**Problem to work on:**
Lift every line from the entries that includes the word "JULHO".

+++ Exercise inputs

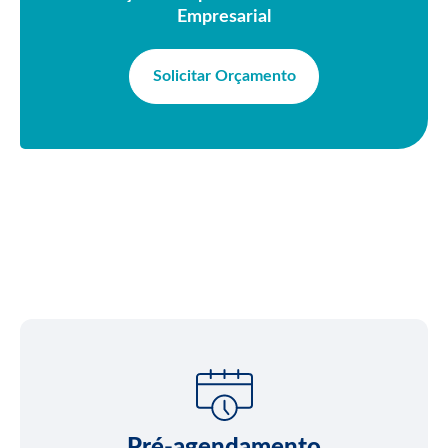
Empresarial
Solicitar Orçamento
Pré-agendamento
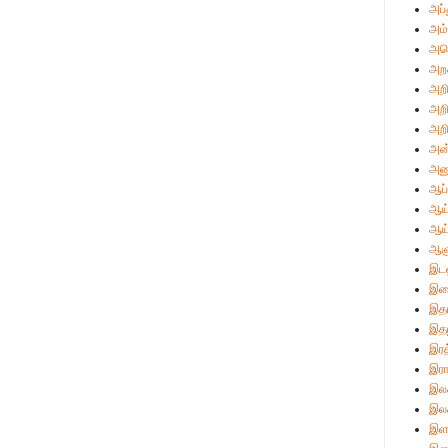
அப்
அம்
அமெ
அற
அறி
அறி
அறி
அன்
அன
ஆப்
ஆய்
ஆய
ஆள
இடஒ
இண
இத
இதழ
இரத
இரா
இலக
இலக
இள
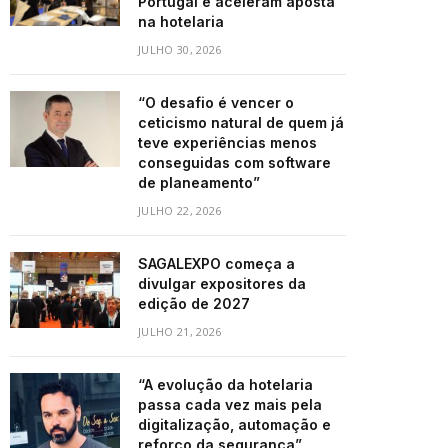
Portugal e aceleram aposta
na hotelaria
JULHO 30, 2026
“O desafio é vencer o
ceticismo natural de quem já
teve experiências menos
conseguidas com software
de planeamento”
JULHO 22, 2026
SAGALEXPO começa a
divulgar expositores da
edição de 2027
JULHO 21, 2026
“A evolução da hotelaria
passa cada vez mais pela
digitalização, automação e
reforço da segurança”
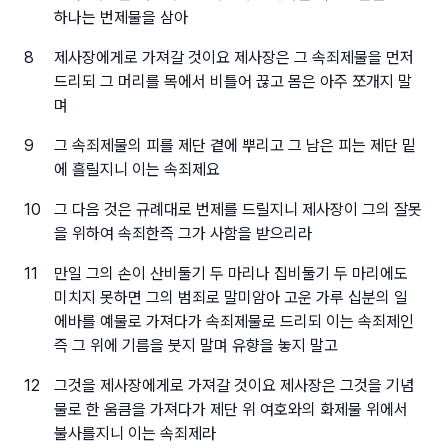
하나는 번제물을 삼아
8
제사장에게로 가져갈 것이요 제사장은 그 속죄제물을 먼저
드리되 그 머리를 목에서 비틀어 끊고 몸은 아주 쪼개지 말
며
9
그 속죄제물의 피를 제단 곁에 뿌리고 그 남은 피는 제단 밑
에 흘릴지니 이는 속죄제요
10
그 다음 것은 규례대로 번제를 드릴지니 제사장이 그의 잘못
을 위하여 속죄한즉 그가 사함을 받으리라
11
만일 그의 손이 산비둘기 두 마리나 집비둘기 두 마리에도
미치지 못하면 그의 범죄로 말미암아 고운 가루 십분의 일
에바를 예물로 가져다가 속죄제물로 드리되 이는 속죄제인
즉 그 위에 기름을 붓지 말며 유향을 놓지 말고
12
그것을 제사장에게로 가져갈 것이요 제사장은 그것을 기념
물로 한 움큼을 가져다가 제단 위 여호와의 화제물 위에서
불사를지니 이는 속죄제라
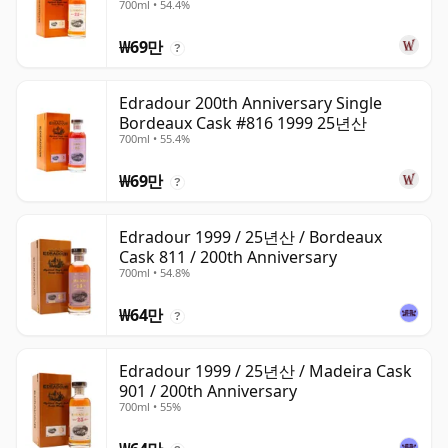
700ml • 54.4%
₩69만
?
Edradour 200th Anniversary Single
Bordeaux Cask #816 1999 25년산
700ml • 55.4%
₩69만
?
Edradour 1999 / 25년산 / Bordeaux
Cask 811 / 200th Anniversary
700ml • 54.8%
₩64만
?
Edradour 1999 / 25년산 / Madeira Cask
901 / 200th Anniversary
700ml • 55%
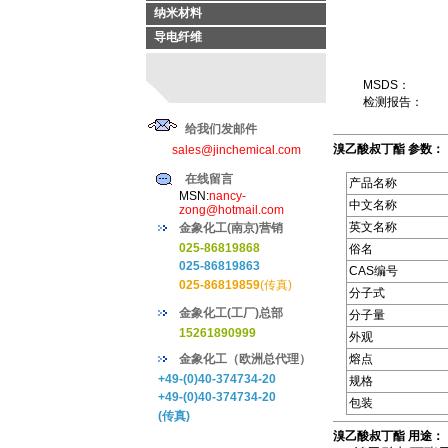
纳米材料
导电纤维
MSDS：
检测报告：
给我们发邮件
溴乙酸叔丁酯 参数：
sales@jinchemical.com
在线留言
产品名称
MSN:
nancy-
中文名称
zong@hotmail.com
英文名称
金象化工(南京)营销
025-86819868
俗名
025-86819863
CAS编号
025-86819859
(传真)
分子式
金象化工(工厂)总部
分子量
15261890999
外观
金象化工（欧洲总代理）
熔点
+49-(0)40-374734-20
规格
+49-(0)40-374734-20
包装
(传真)
溴乙酸叔丁酯 用途：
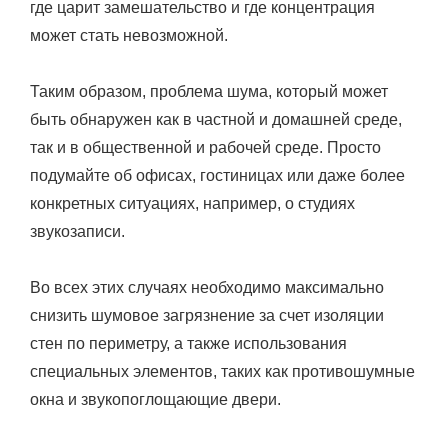
где царит замешательство и где концентрация
может стать невозможной.
Таким образом, проблема шума, который может
быть обнаружен как в частной и домашней среде,
так и в общественной и рабочей среде. Просто
подумайте об офисах, гостиницах или даже более
конкретных ситуациях, например, о студиях
звукозаписи.
Во всех этих случаях необходимо максимально
снизить шумовое загрязнение за счет изоляции
стен по периметру, а также использования
специальных элементов, таких как противошумные
окна и звукопоглощающие двери.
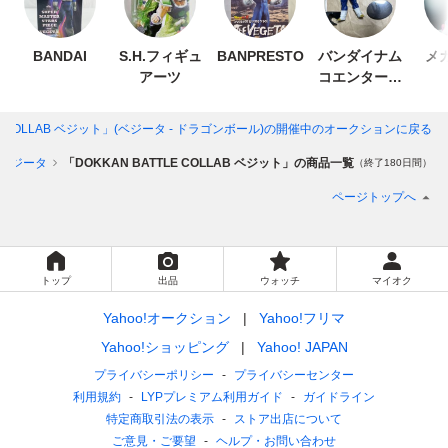
BANDAI
S.H.フィギュ
BANPRESTO
バンダイナム
メ
アーツ
コエンターテ
インメント
LE COLLAB ベジット」(ベジータ - ドラゴンボール)
の開催中のオークションに戻る
ベジータ
「DOKKAN BATTLE COLLAB ベジット」の商品一覧
（終了180日間）
ページトップへ
トップ
出品
ウォッチ
マイオク
Yahoo!オークション
Yahoo!フリマ
Yahoo!ショッピング
Yahoo! JAPAN
プライバシーポリシー
プライバシーセンター
利用規約
LYPプレミアム利用ガイド
ガイドライン
特定商取引法の表示
ストア出店について
ご意見・ご要望
ヘルプ・お問い合わせ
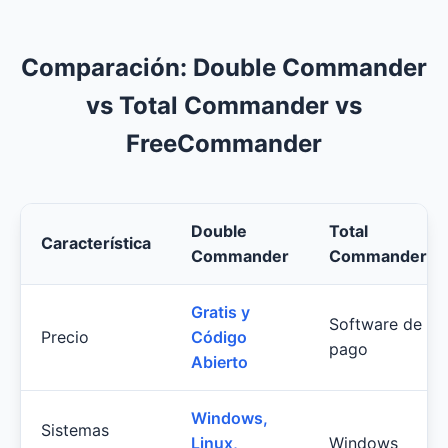
Comparación: Double Commander
vs Total Commander vs
FreeCommander
Double
Total
Característica
Commander
Commander
Gratis y
Software de
Precio
Código
pago
Abierto
Windows,
Sistemas
Linux,
Windows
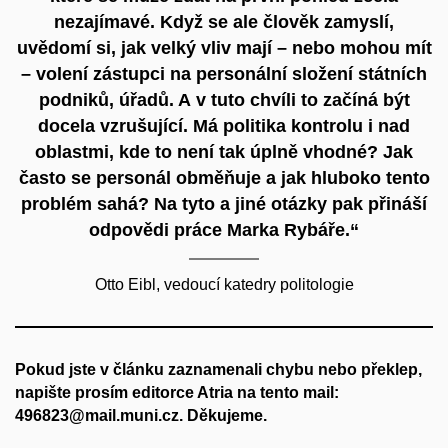
nezajímavé. Když se ale člověk zamyslí,
uvědomí si, jak velký vliv mají – nebo mohou mít
– volení zástupci na personální složení státních
podniků, úřadů. A v tuto chvíli to začíná být
docela vzrušující. Má politika kontrolu i nad
oblastmi, kde to není tak úplně vhodné? Jak
často se personál obměňuje a jak hluboko tento
problém sahá? Na tyto a jiné otázky pak přináší
odpovědi práce Marka Rybáře.“
Otto Eibl, vedoucí katedry politologie
Pokud jste v článku zaznamenali chybu nebo překlep,
napište prosím editorce Atria na tento mail:
496823@mail.muni.cz. Děkujeme.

++++++

**Task solution:**
JULHO 30, 2026
JULHO 22, 2026
JULHO 21, 2026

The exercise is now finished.